Think of all the poors sods who don't want to be financial advisers but who have been in the industry for decades but don't have a degree. I know of high level techos who can't move or change employers to better themselves as they don't have a "recognised degree" as nobody knows what it is.

So, all this education for Financial Planner is aimed at making us all Ethical - like a lawyer.
Been a while since I can remember a Financial Planner causing client this much financial loss (see SMH article above).

The FASEA document is signed by two people, one a FP and from what I can tell they have no degree or masters qualifications. So the Board of FASEA contains an adviser, advising and governing on these important matters, signing off on key documents, who doesn't understand or who hasn't experienced academic study ( other than DFP) themselves. Happy to stand corrected but that is how it appears.

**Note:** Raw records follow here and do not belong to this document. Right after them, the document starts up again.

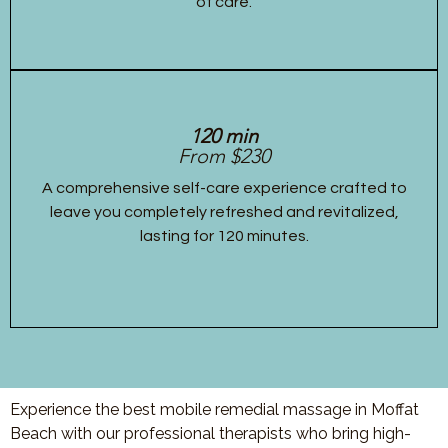
of care.
120 min
From $230
A comprehensive self-care experience crafted to
leave you completely refreshed and revitalized,
lasting for 120 minutes.
Experience the best mobile remedial massage in Moffat
Beach with our professional therapists who bring high-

I love FASEA's disclaimer - I don't believe Dover went this fare. Real ethical stuff from FASEA.
Disclaimer and copyright.
While FASEA endeavours to ensure the quality of
this publication, it does not accept any responsibility
for the accuracy, completeness or currency of the
material included in this publication and will not be
liable for any loss or damage arising out of any use
of, or reliance on, this publication.
© Financial Adviser Standards and Ethics Authority
Source FASEA PF001 Education Pathways Policy January 2019.